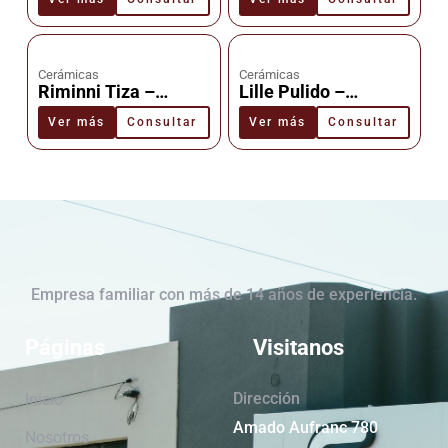
Cañuelas
Cerámicas
Cerámicas
Riminni Tiza –
Lille Pulido –
Cerámica –
Cerámica –
Ver más
Consultar
Ver más
Consultar
Cañuelas
Cañuelas
Empresa familiar con más de 14 años de experiencia.
Páginas
Visitanos
Dirección
Inicio
Amado Aufranc 780
Nosotros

--

* [EXERCISE REQUIREMENTS] Transcribe every record above exactly as written, leaving out any pictures.

* [RESPONSE FOR THIS EXERCISE]
Cañuelas
Cerámicas
Cerámicas
Riminni Tiza –
Lille Pulido –
Cerámica –
Cerámica –
Ver más
Consultar
Ver más
Consultar
Cañuelas
Cañuelas
Empresa familiar con más de 14 años de experiencia.
Páginas
Visitanos
Dirección
Inicio
Amado Aufranc 780
Nosotros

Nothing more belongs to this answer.